On peut alors installer les ruches. En général, elles restent 1 à 2 ans sur un chantier, tout dépend des dates de livraison du programme et de sa durée. Un apiculteur vérifie en moyenne une fois par mois les ruches en période d’hivernage pour s’assurer qu’elles ont toutes les ressources nécessaires pour faire face à l’hiver. Il ne faut pas les déranger trop souvent. En pleine saison, on passe toutes les semaines ou tous les quinze jours en fonction de leur évolution.

Une fois le programme terminé, si le syndic de copropriété souhaite continuer le partenariat, les ruches sont installées sur les toits ou dans un espace réservé. Sinon, on enlève les ruches. Le miel produit durant toute la durée du projet est mis en pot et donné à OGIC qui en dispose à sa guise, souvent en l’offrant aux futurs acquéreurs du projet ou en le donnant à des associations.

La pollution n’a-t-elle pas d’impact sur la qualité du miel ?

Nadège Roget. Nous avons effectué des analyses il y a quelques années sur le miel provenant de ruches implantées en milieu urbain afin de vérifier l’éventuelle présence de métaux lourds ou de pesticides. Nous avons uniquement retrouvé des traces infinitésimales de zinc, ce qui n’impacte en aucun cas le miel et la santé des abeilles. Au contraire, la ville présente deux intérêts majeurs : la diversité de ressources comme évoqué mais surtout l’absence de pesticides -première cause de mortalité des abeilles. De plus, une étude faite à Vancouver et à Lyon a montré que, quoiqu’il arrive, le miel ne subit pas la pollution

Pourtant, certaines études mettent en avant les effets négatifs des ruches en ville. Comment expliquez-vous cela ?

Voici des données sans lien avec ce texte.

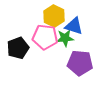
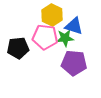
yellow hexagon: moved 2 px left, 1 px up
black pentagon: rotated 15 degrees clockwise
purple pentagon: moved 6 px left
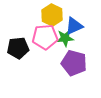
blue triangle: rotated 42 degrees counterclockwise
pink pentagon: rotated 10 degrees counterclockwise
purple pentagon: rotated 10 degrees clockwise
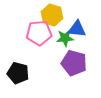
yellow hexagon: rotated 10 degrees counterclockwise
blue triangle: moved 3 px right, 3 px down; rotated 30 degrees clockwise
pink pentagon: moved 6 px left, 4 px up
black pentagon: moved 25 px down; rotated 20 degrees clockwise
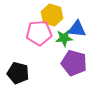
green star: moved 1 px left
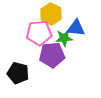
yellow hexagon: moved 1 px left, 1 px up; rotated 10 degrees clockwise
blue triangle: moved 1 px left, 1 px up
purple pentagon: moved 22 px left, 8 px up; rotated 20 degrees counterclockwise
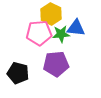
green star: moved 3 px left, 4 px up
purple pentagon: moved 4 px right, 9 px down
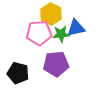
blue triangle: rotated 18 degrees counterclockwise
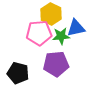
green star: moved 2 px down
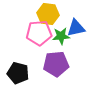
yellow hexagon: moved 3 px left; rotated 20 degrees counterclockwise
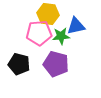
blue triangle: moved 2 px up
purple pentagon: rotated 20 degrees clockwise
black pentagon: moved 1 px right, 9 px up
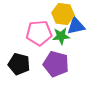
yellow hexagon: moved 15 px right
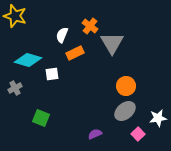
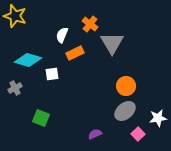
orange cross: moved 2 px up
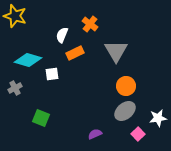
gray triangle: moved 4 px right, 8 px down
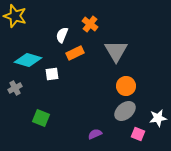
pink square: rotated 24 degrees counterclockwise
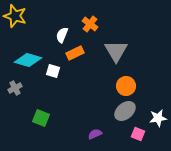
white square: moved 1 px right, 3 px up; rotated 24 degrees clockwise
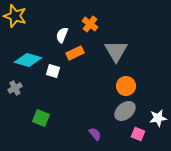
purple semicircle: rotated 72 degrees clockwise
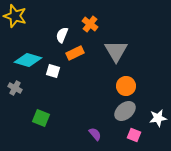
gray cross: rotated 32 degrees counterclockwise
pink square: moved 4 px left, 1 px down
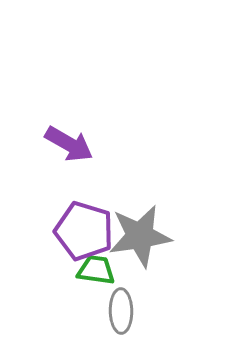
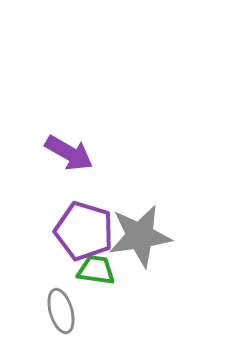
purple arrow: moved 9 px down
gray ellipse: moved 60 px left; rotated 15 degrees counterclockwise
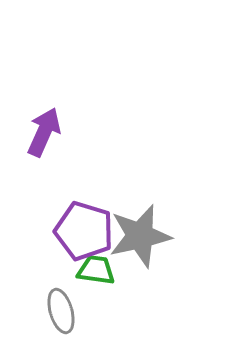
purple arrow: moved 25 px left, 21 px up; rotated 96 degrees counterclockwise
gray star: rotated 4 degrees counterclockwise
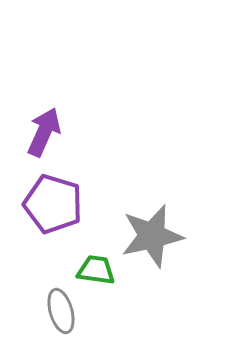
purple pentagon: moved 31 px left, 27 px up
gray star: moved 12 px right
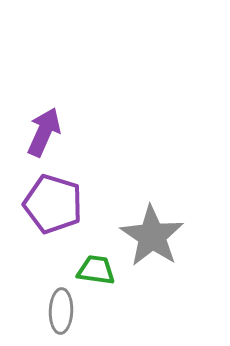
gray star: rotated 26 degrees counterclockwise
gray ellipse: rotated 18 degrees clockwise
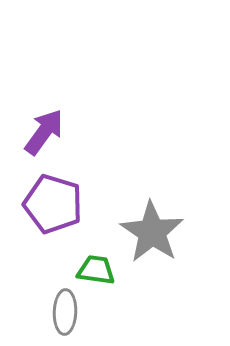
purple arrow: rotated 12 degrees clockwise
gray star: moved 4 px up
gray ellipse: moved 4 px right, 1 px down
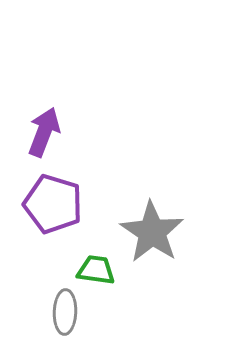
purple arrow: rotated 15 degrees counterclockwise
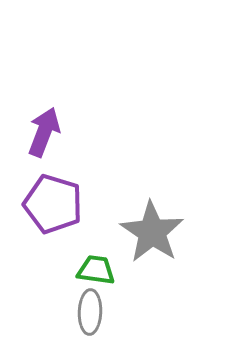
gray ellipse: moved 25 px right
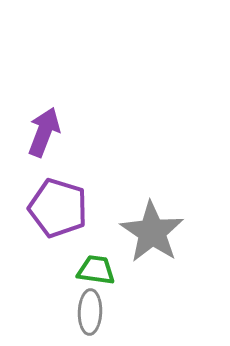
purple pentagon: moved 5 px right, 4 px down
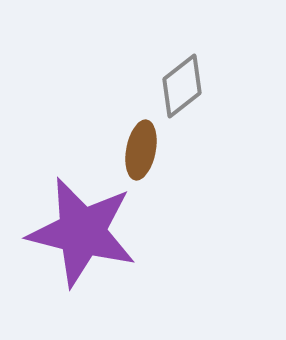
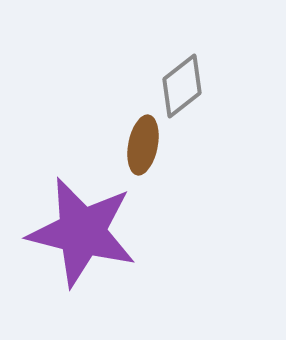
brown ellipse: moved 2 px right, 5 px up
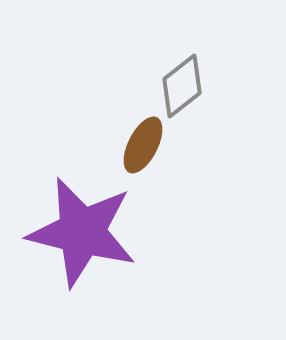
brown ellipse: rotated 16 degrees clockwise
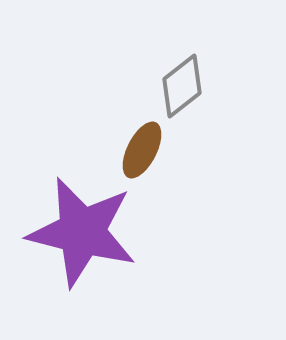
brown ellipse: moved 1 px left, 5 px down
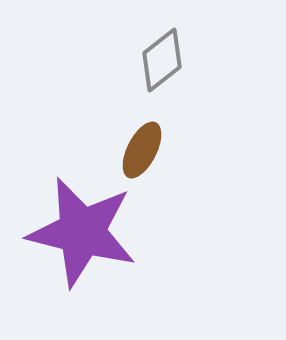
gray diamond: moved 20 px left, 26 px up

Nadège Roget.  Sur un projet, je m’attache toujours à ne jamais dépasser 3 ruches pour ne pas surcharger l’environnement. Sinon, l’impact pourrait, en effet, être négatif. Il ne doit pas y avoir trop d’abeilles domestiques au même endroit. D’ailleurs, il est bon de savoir qu’il existe plusieurs types d’abeilles sauvages pour une seule abeille domestique appelée apis mellifera. Et c’est cette dernière qui produit du miel.

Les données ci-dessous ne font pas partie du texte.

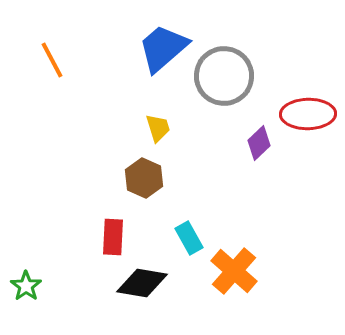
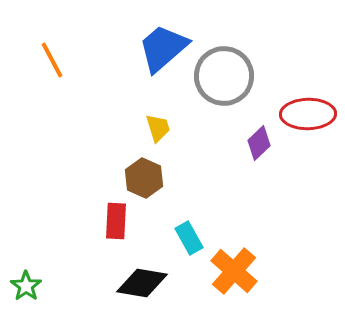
red rectangle: moved 3 px right, 16 px up
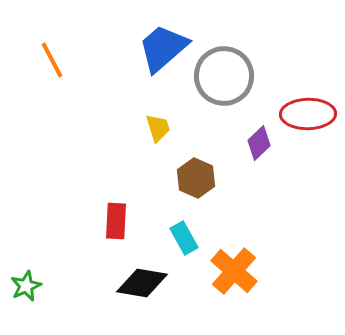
brown hexagon: moved 52 px right
cyan rectangle: moved 5 px left
green star: rotated 12 degrees clockwise
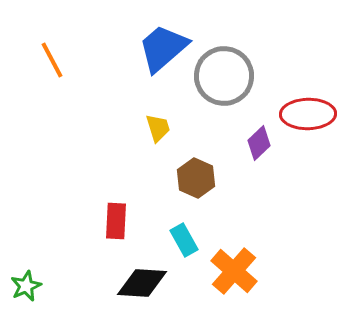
cyan rectangle: moved 2 px down
black diamond: rotated 6 degrees counterclockwise
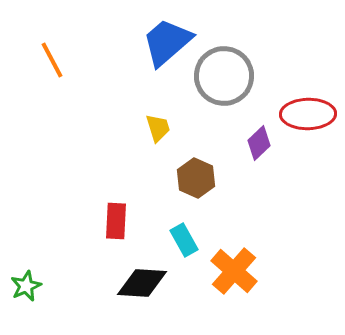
blue trapezoid: moved 4 px right, 6 px up
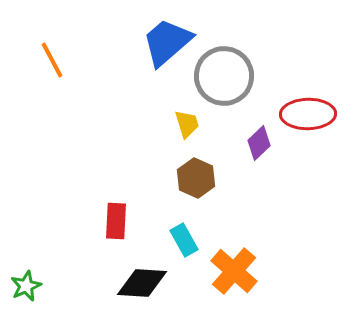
yellow trapezoid: moved 29 px right, 4 px up
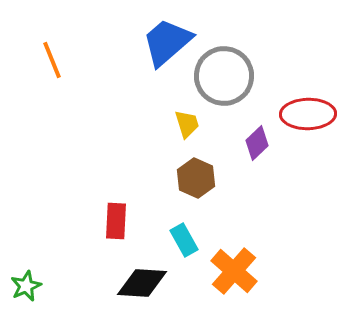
orange line: rotated 6 degrees clockwise
purple diamond: moved 2 px left
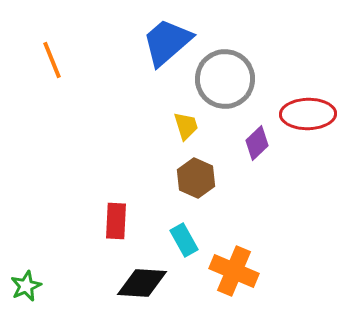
gray circle: moved 1 px right, 3 px down
yellow trapezoid: moved 1 px left, 2 px down
orange cross: rotated 18 degrees counterclockwise
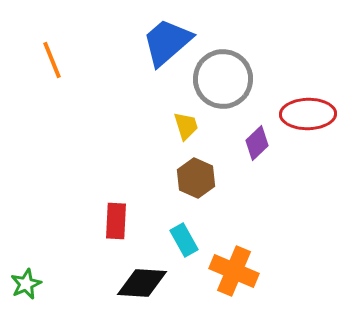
gray circle: moved 2 px left
green star: moved 2 px up
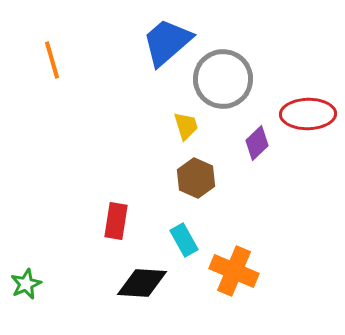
orange line: rotated 6 degrees clockwise
red rectangle: rotated 6 degrees clockwise
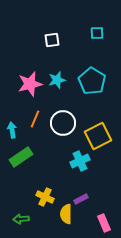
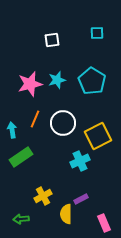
yellow cross: moved 2 px left, 1 px up; rotated 36 degrees clockwise
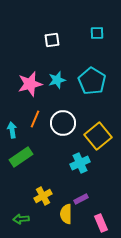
yellow square: rotated 12 degrees counterclockwise
cyan cross: moved 2 px down
pink rectangle: moved 3 px left
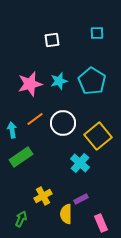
cyan star: moved 2 px right, 1 px down
orange line: rotated 30 degrees clockwise
cyan cross: rotated 24 degrees counterclockwise
green arrow: rotated 119 degrees clockwise
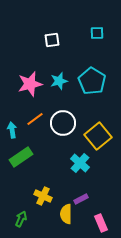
yellow cross: rotated 36 degrees counterclockwise
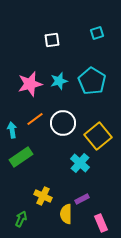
cyan square: rotated 16 degrees counterclockwise
purple rectangle: moved 1 px right
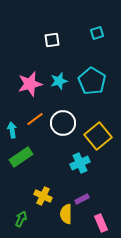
cyan cross: rotated 24 degrees clockwise
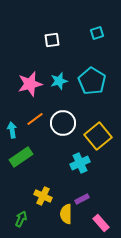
pink rectangle: rotated 18 degrees counterclockwise
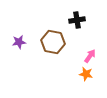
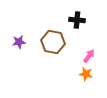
black cross: rotated 14 degrees clockwise
pink arrow: moved 1 px left
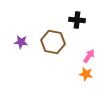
purple star: moved 2 px right; rotated 16 degrees clockwise
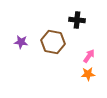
orange star: moved 2 px right; rotated 16 degrees counterclockwise
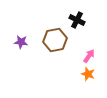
black cross: rotated 21 degrees clockwise
brown hexagon: moved 2 px right, 2 px up; rotated 20 degrees counterclockwise
orange star: rotated 24 degrees clockwise
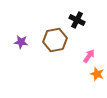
orange star: moved 9 px right
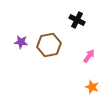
brown hexagon: moved 6 px left, 5 px down
orange star: moved 5 px left, 13 px down
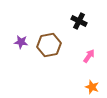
black cross: moved 2 px right, 1 px down
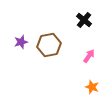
black cross: moved 5 px right, 1 px up; rotated 14 degrees clockwise
purple star: rotated 24 degrees counterclockwise
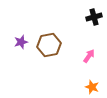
black cross: moved 10 px right, 3 px up; rotated 35 degrees clockwise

Implanter trop de ruches en ville amène à une cannibalisation d’espaces entre elles et a donc un effet inverse sur la biodiversité. Raison pour laquelle, je refuse de mettre des ruches dans Paris intramuros où il y a beaucoup plus de ruches qu’on ne le pense. C’est le fameux phénomène de mode dont je parlais. Il est essentiel d’être raisonnable et de les installer dans les meilleures conditions pour que tous ces pollinisateurs puissent cohabiter et ainsi assurer le bon équilibre entre faune et flore.